UnitedHealth Group revealed Thursday it’s dealing with Division of Justice investigations over its Medicare billing practices, including to a string of setbacks for an organization that owns the nation’s largest and strongest non-public insurer.
In a securities submitting, the corporate stated that it has began complying with formal felony and civil requests from the DOJ, and that it reached out to the division after experiences of the probes surfaced. UnitedHealth additionally stated it has launched a third-party evaluation of its enterprise insurance policies and efficiency metrics.
The corporate instructed CNBC that it expects to finish that evaluation towards the top of the third quarter.
Within the submitting, UnitedHealth stated it “has full confidence in its practices and is dedicated to working cooperatively with the Division all through this course of.”
UnitedHealth Group shares dropped round 2% on Thursday. The corporate’s executives will seemingly face questions concerning the probe throughout its second-quarter earnings name on July 29.
Jared Holz, Mizuho Securities health-care strategist, stated in an e-mail to purchasers on Thursday that the announcement is “not surprising,” however famous that the corporate beforehand denied DOJ investigation claims. He stated UnitedHealth’s choice to confess to the probes and cooperate with the division “all sounds logical because it strikes ahead with a brand new CEO.”
The corporate introduced the abrupt departure of former CEO Andrew Witty in Might.
UnitedHealth’s announcement on Thursday comes after The Wall Avenue Journal reported in Might that the Division of Justice is conducting a felony investigation into the health-care large over doable Medicare fraud.
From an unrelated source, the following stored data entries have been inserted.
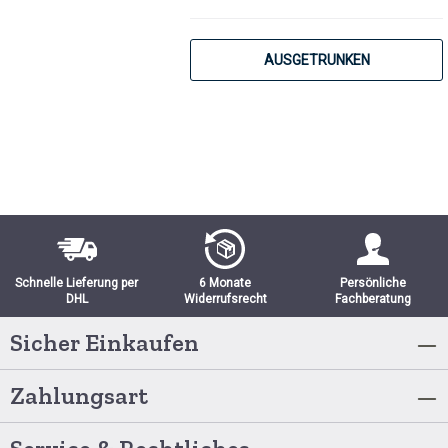
AUSGETRUNKEN
Schnelle Lieferung per
6 Monate
Persönliche
DHL
Widerrufsrecht
Fachberatung
Sicher Einkaufen
Zahlungsart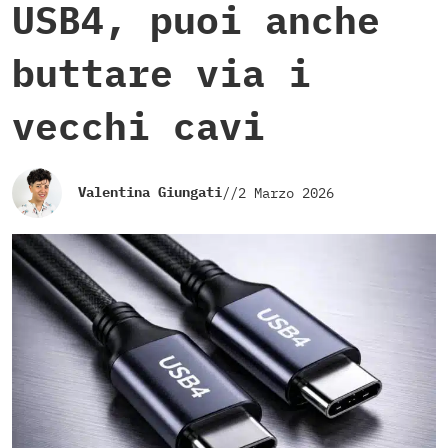
USB4, puoi anche
buttare via i
vecchi cavi
Valentina Giungati
//
2 Marzo 2026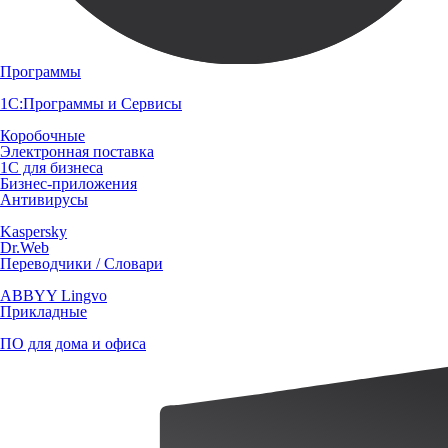
Программы
1С:Программы и Сервисы
Коробочные
Электронная поставка
1С для бизнеса
Бизнес-приложения
Антивирусы
Kaspersky
Dr.Web
Переводчики / Словари
ABBYY Lingvo
Прикладные
ПО для дома и офиса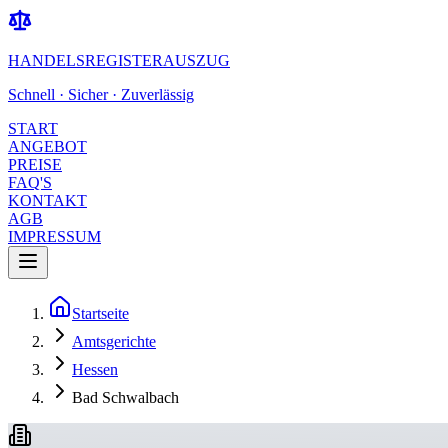
HANDELSREGISTERAUSZUG
Schnell · Sicher · Zuverlässig
START
ANGEBOT
PREISE
FAQ'S
KONTAKT
AGB
IMPRESSUM
Startseite
Amtsgerichte
Hessen
Bad Schwalbach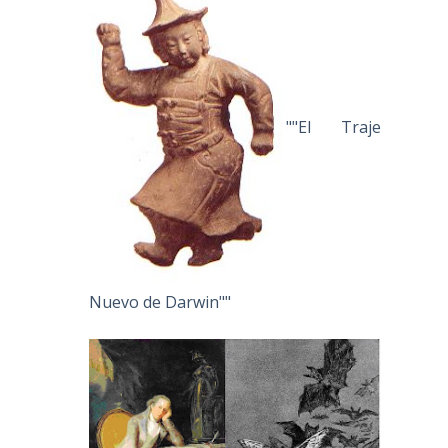
""El Traje
Nuevo de Darwin""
In response on the time, the corporate stated it stands “by the integrity of our Medicare Benefit program.”
In July, the Journal additionally reported that the DOJ interviewed a number of docs about UnitedHealth’s practices and whether or not they felt pressured to submit claims for sure situations that bolstered funds from the Medicare Benefit program to the corporate.
That marked the second time this yr that the insurer’s Medicare Benefit enterprise has come beneath federal scrutiny. The Journal additionally reported in February that the DOJ is conducting a civil investigation into whether or not the corporate inflated diagnoses to set off further funds to its Medicare Benefit plans.
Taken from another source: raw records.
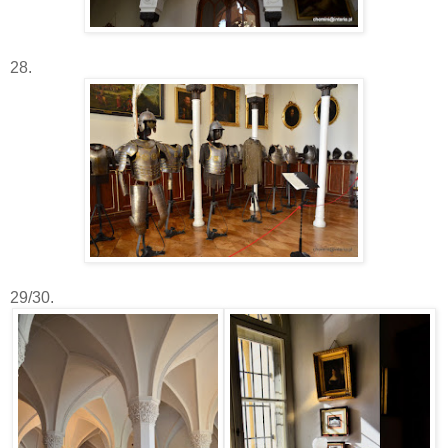
28.
29/30.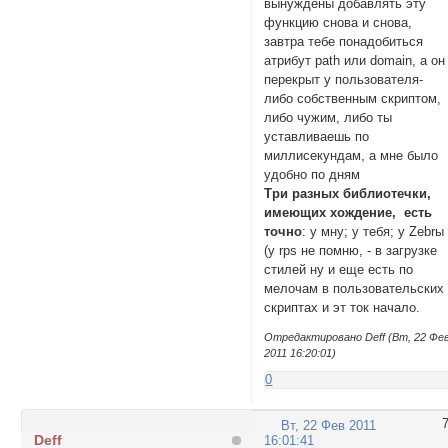
вынуждены добавлять эту
функцию снова и снова,
завтра тебе понадобиться
атрибут path или domain, а он
перекрыт у пользователя-
либо собственным скриптом,
либо чужим, либо ты
уставливаешь по
миллисекундам, а мне было
удобно по дням
Три разных библиотечки,
имеющих хождение, есть
точно
: у мну; у тебя; у Zebrы
(у rps не помню, - в загрузке
стилей ну и еще есть по
мелочам в пользовательских
скриптаx и эт ток начало.
Отредактировано Deff (Вт, 22 Фе
2011 16:20:01)
0
Вт, 22 Фев 2011
Deff
16:01:41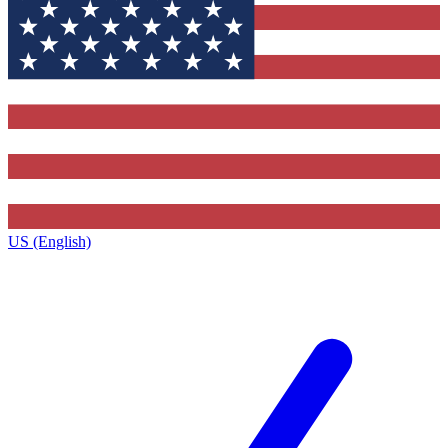
US (English)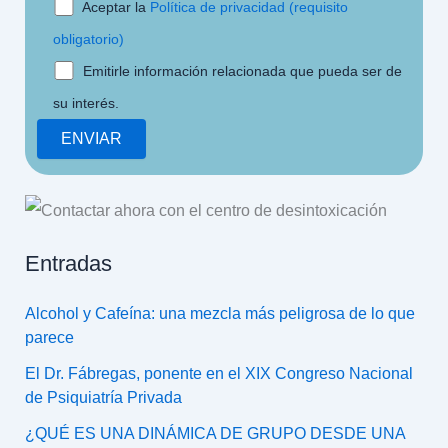
Aceptar la
Política de privacidad (requisito
obligatorio)
Emitirle información relacionada que pueda ser de
su interés.
Entradas
Alcohol y Cafeína: una mezcla más peligrosa de lo que
parece
El Dr. Fábregas, ponente en el XIX Congreso Nacional
de Psiquiatría Privada
¿QUÉ ES UNA DINÁMICA DE GRUPO DESDE UNA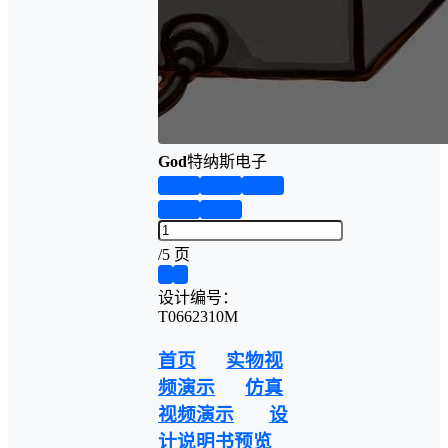
God
特纳斯电子
第1页
第2页
第3页
第4页
第5页
/
5 页
❮
❯
设计编号：
T0662310M
首页
实物视
频演示
仿真
视频演示
设
计说明书预览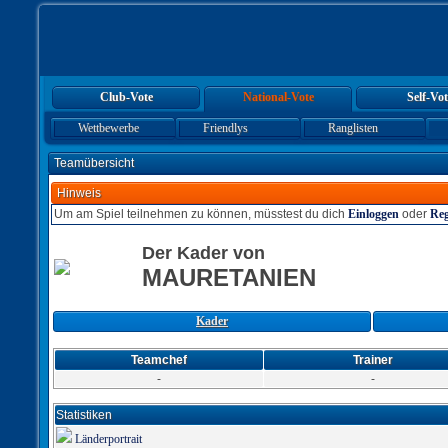
Club-Vote
National-Vote
Self-Vot
Wettbewerbe
Friendlys
Ranglisten
Teamübersicht
Hinweis
Um am Spiel teilnehmen zu können, müsstest du dich
Einloggen
oder
Reg
Der Kader von
MAURETANIEN
Kader
Teamchef
Trainer
-
-
Statistiken
Länderportrait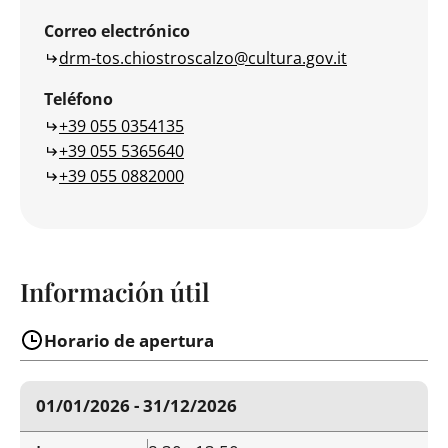
Correo electrónico
drm-tos.chiostroscalzo@cultura.gov.it
Teléfono
+39 055 0354135
+39 055 5365640
+39 055 0882000
Información útil
Horario de apertura
01/01/2026 - 31/12/2026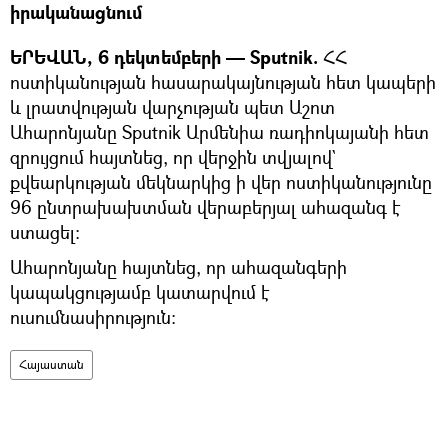
իրականացնում
ԵՐԵՎԱՆ, 6 դեկտեմբերի — Sputnik.
ՀՀ
ոստիկանության հասարակայնության հետ կապերի
և լրատվության վարչության պետ Աշոտ
Ահարոնյանը Sputnik Արմենիա ռադիոկայանի հետ
զրույցում հայտնեց, որ վերջին տվյալով`
քվեարկության մեկնարկից ի վեր ոստիկանությունը
96 ընտրախախտման վերաբերյալ ահազանգ է
ստացել։
Ահարոնյանը հայտնեց, որ ահազանգերի
կապակցությամբ կատարվում է
ուսումնասիրություն։
Հայաստան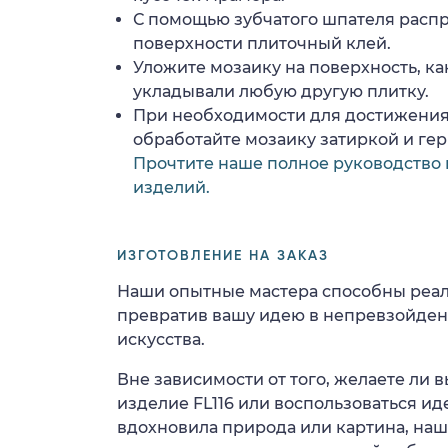
С помощью зубчатого шпателя расп
поверхности плиточный клей.
Уложите мозаику на поверхность, ка
укладывали любую другую плитку.
При необходимости для достижения
обработайте мозаику затиркой и ге
Прочтите наше полное руководство 
изделий.
ИЗГОТОВЛЕНИЕ НА ЗАКАЗ
Наши опытные мастера способны реал
превратив вашу идею в непревзойде
искусства.
Вне зависимости от того, желаете ли
изделие FL116 или воспользоваться ид
вдохновила природа или картина, на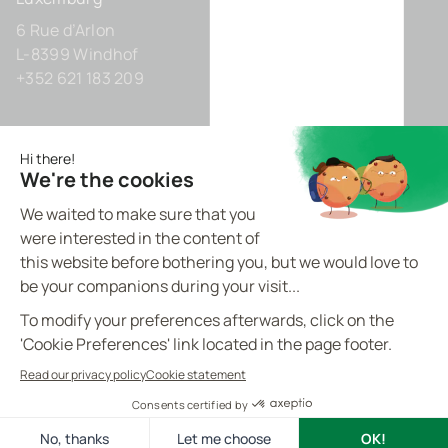
6 Rue d’Arlon
L-8399 Windhof
+352 621 183 209
Deutschland
Zollhof 8
D-40221 Düsseldorf
+49 211 9425160 0
BVI.EU - ©
2026
All rights reserved
Made by
proptell
Datenschutz-Bestimmungen
Cookie-Richtlinie
Rechtliche Hinweise
Kontakt
DE
Cookies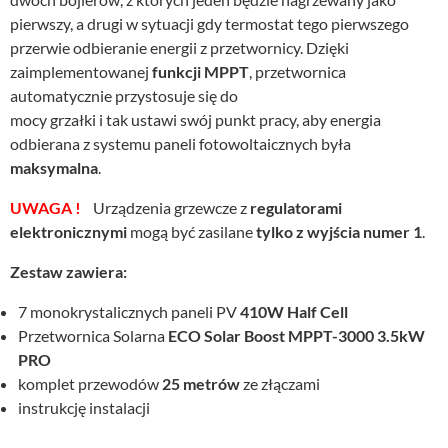
pierwszy, a drugi w sytuacji gdy termostat tego pierwszego
przerwie odbieranie energii z przetwornicy. Dzięki
zaimplementowanej
funkcji MPPT
, przetwornica
automatycznie przystosuje się do
mocy grzałki i tak ustawi swój punkt pracy, aby energia
odbierana z systemu paneli fotowoltaicznych była
maksymalna
.
UWAGA !
Urządzenia grzewcze z
regulatorami
elektronicznymi
mogą być zasilane
tylko z wyjścia numer 1
.
Zestaw zawiera:
7 monokrystalicznych paneli PV
410W Half Cell
Przetwornica Solarna
ECO Solar Boost MPPT-3000 3.5kW
PRO
komplet przewodów
25 metrów
ze złączami
instrukcję instalacji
However on Thursday, UnitedHealth stated impartial audits by the Facilities for Medicare and Medicaid Companies “verify” that the corporate’s practices are “among the many most correct within the trade.”
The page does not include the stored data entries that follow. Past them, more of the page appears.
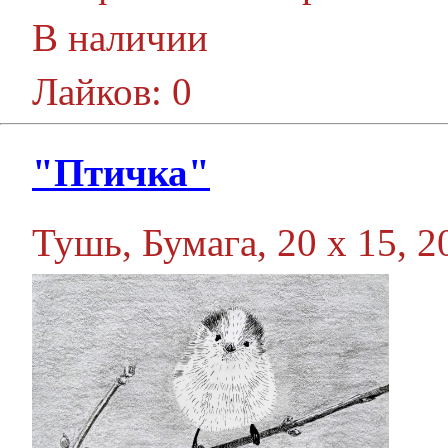
В наличии
Лайков: 0
"Птичка"
Тушь, Бумага, 20 х 15, 20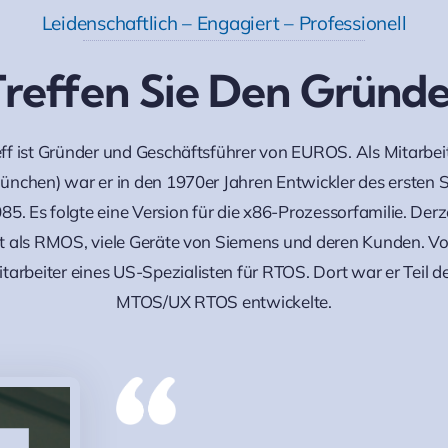
Leidenschaftlich – Engagiert – Professionell
Treffen Sie Den Gründe
ff ist Gründer und Geschäftsführer von EUROS. Als Mitarbe
ünchen) war er in den 1970er Jahren Entwickler des ersten
85. Es folgte eine Version für die x86-Prozessorfamilie. Derze
 als RMOS, viele Geräte von Siemens und deren Kunden. V
tarbeiter eines US-Spezialisten für RTOS. Dort war er Teil 
MTOS/UX RTOS entwickelte.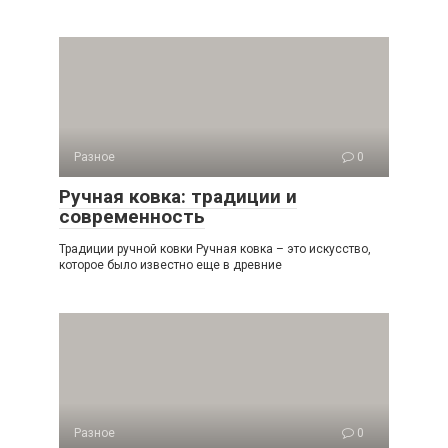
Разное
0
Ручная ковка: традиции и
современность
Традиции ручной ковки Ручная ковка – это искусство,
которое было известно еще в древние
Разное
0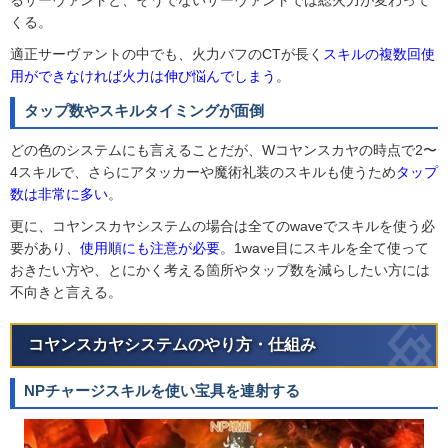
るサーヴァントと、そうでないサーヴァントでは総火力が変わって
くる。
適正サーヴァントの中でも、火力バフのCTが長く
スキルの複数回使
用ができなければ火力は伸び悩んでしまう
。
タップ数やスキルタイミングが面倒
どの色のシステムにも言えることだが、Wコヤンスカヤの時点で2〜
4スキルで、さらにアタッカーや魔術礼装のスキルも使うため
タップ
数は非常に多い
。
更に、コヤンスカヤシステムの場合は全てのwaveでスキルを使う必
要があり、
使用順にも注意が必要
。1wave目にスキルを全て使って
おきたい方や、とにかく考える箇所やタップ数を減らしたい方には
不向きと言える。
コヤンスカヤシステムのやり方・仕組み
NPチャージスキルを使い宝具を連射する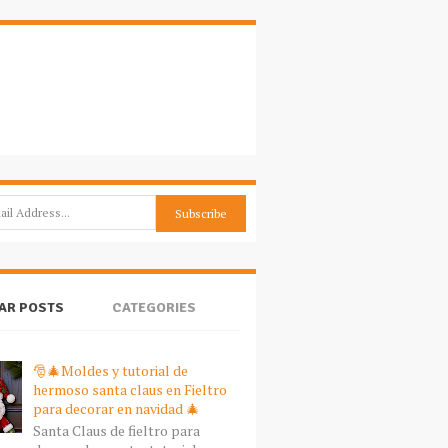
AR POSTS
CATEGORIES
🎅🎄Moldes y tutorial de
hermoso santa claus en Fieltro
para decorar en navidad 🎄
Santa Claus de fieltro para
UnitedHealth additionally pointed to a particular grasp’s advice in March in favor of the corporate in a yearslong authorized battle with the DOJ that started with a whistleblower who alleged the corporate illegally withheld a minimum of $2 billion by means of the Medicare Benefit program. The particular grasp assigned to the case by a decide stated the DOJ lacked proof.
UnitedHealthcare’s Medicare and retirement section, which incorporates the Medicare Benefit enterprise, is UnitedHealth Group’s largest income driver, raking in $139 billion in gross sales final yr.
The replace within the probe comes after a tumultuous final yr for UnitedHealthcare. Shares of UnitedHealthcare’s dad or mum firm, UnitedHealth Group, are down greater than 42% for the yr after it suspended its 2025 forecast amid skyrocketing medical prices, introduced the shock exit of Witty and grappled with the reported probes into its Medicare Benefit enterprise.
The corporate’s 2024 wasn’t any simpler, marked by a historic cyberattack and the torrent of public blowback after the homicide of UnitedHealthcare’s CEO, Brian Thompson.
— CNBC’s Bertha Coombs contributed to this report.